Klezmer Maven Seth Rogovoy

Speaks at Beth El

 

By Susie Davidson

Advocate Correspondent

 

BELMONT - Truly an improbably successful story of historical revival and perennial entertainment, klezmer music has, in the past couple-three decades, united the old and the new in a veritable explosion of regenerative, constantly emerging product and practitioner.

Seth Rogovoy, at the helm of the movement, who authored the 2000 Algonquin book “The Essential Klezmer: A Music Lover's Guide to Jewish Roots and Soul Music, from the Old World to the Jazz Age to the Downtown Avant-Garde,” will, in the final installment of a three-part series, bring his klezmertise to Belmont’s Temple Beth El (2 Concord Ave., Belmont) this Saturday, June 1, from 2-3 p.m. And locals figure in the story.

“With references to recordings, interviews with key figures of the revival, and video clips,” says Beth El spokesperson Dr. Jeanne Rose Century, “Seth Rogovoy will show how the work of revival bands, including Boston's own Klezmer Conservatory Band in the 1970s and 1980s, saved traditional Yiddish wedding music from extinction, setting the stage for the full-fledged klezmer renaissance we are now enjoying with creative bands like the Klezmatics, Brave Old World and Boston's own Naftule's Dream and Klezperanto.

“He will also show how klezmer has begun to fuel the creative improvisations of leading avant-garde jazz musicians like John Zorn and Anthony Coleman, echoing immigrant-era klezmer's influence on jazz and swing, which was recounted in the second class last month.”

The format has included lecture, samples of music, film clips, and questions and answers. This segment will specifically recount the miraculous revival.

“I fell in love with the sound of klezmer as soon as I heard it,” says Rogovoy, who grew up in Islip, NY and attended Sinai Reform Temple in Bay Shore, “and it became an obsession. The music was instantly familiar, intellectually exciting, and emotionally comforting. It also featured some of the best playing I’d heard, and I’ve heard lots of music,” he says.

Rogovoy, who has written regularly about popular music and jazz for publications such as the Boston Phoenix, Newsday, the Berkshire Eagle, Sing Out!, The Forward, Moment and others, lives with his wife and their two children in Great Barrington, Mass., where they are members of the Reconstructionist Congregation Ahavath Sholom.

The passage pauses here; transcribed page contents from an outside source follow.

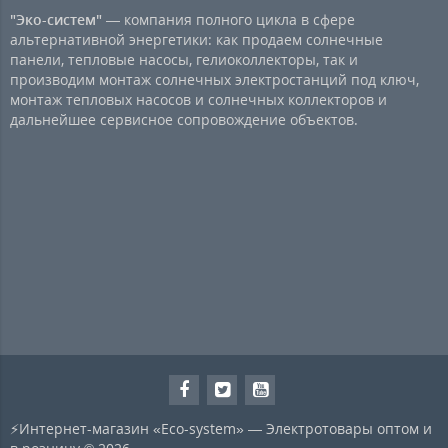
"Эко-систем"
— компания полного цикла в сфере
альтернативной энергетики: как продаем солнечные
панели, тепловые насосы, гелиоколлекторы, так и
производим монтаж солнечных электростанций под ключ,
монтаж тепловых насосов и солнечных коллекторов и
дальнейшее сервисное сопровождение объектов.
⚡Интернет-магазин «Eco-system» — Электротовары оптом и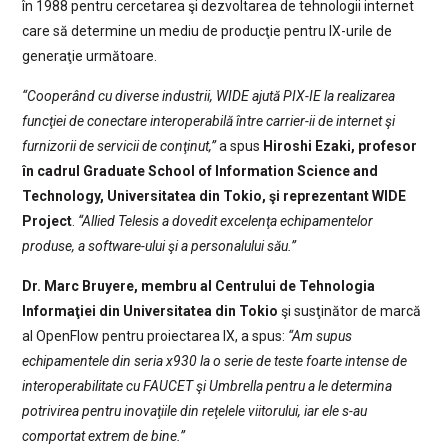
în 1988 pentru cercetarea şi dezvoltarea de tehnologii internet
care să determine un mediu de producţie pentru IX-urile de
generaţie următoare.
“Cooperând cu diverse industrii, WIDE ajută PIX-IE la realizarea
funcţiei de conectare interoperabilă între carrier-ii de internet şi
furnizorii de servicii de conţinut,”
a spus
Hiroshi Ezaki, profesor
în cadrul Graduate School of Information Science and
Technology, Universitatea din Tokio, şi reprezentant WIDE
Project
.
“Allied Telesis a dovedit excelenţa echipamentelor
produse, a software-ului şi a personalului său.”
Dr. Marc Bruyere, membru al Centrului de Tehnologia
Informaţiei din Universitatea din Tokio
şi susţinător de marcă
al OpenFlow pentru proiectarea IX, a spus:
“Am supus
echipamentele din seria x930 la o serie de teste foarte intense de
interoperabilitate cu FAUCET şi Umbrella pentru a le determina
potrivirea pentru inovaţiile din reţelele viitorului, iar ele s-au
comportat extrem de bine.”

He also hosts a bimonthly, traditional-egalitarian minyan at his home, and moderates "Essential Torah," a Jewish-learning Internet discussion group.

In his book, The Essential Klezmer, he traces klezmer music from its Old World roots to its American incarnation, which stemmed from the end of the 19th century. He includes text boxes which describe klezmer instruments, common terms and information on notable musicians. The highly comprehensive book includes an annotated discography and glossary, klezmer resources, bibliography and index.

For a clue to Rogovoy’s thoroughness, he lists 10 essential klezmer albums and includes "10 more for good luck." The discography is arranged by band, with descriptive detail about each’s music. His summaries include compilations, soundtracks, and bands, grouped by style. In the appendix, bands’ websites are compiled as well as workshops, documentaries and films which include klezmer in their soundtracks. It’s quite a coompendium.

Reviewers agree. “Invaluable,” said the New York Times. “Indispensable” echoed The Jewish Week.

Rogovoy has taught classes and groups about klezmer at Williams College, the National Havurah Committee's Summer Institute, the Workmen's Circle Lodge, and at Makor, New York's leading Jewish cultural center. "As fulfilling as writing the book was,” he recalls “- and it was both fulfilling and thrilling - I really enjoy sharing my enthusiasm for the music with people first-hand, in my talks and classes."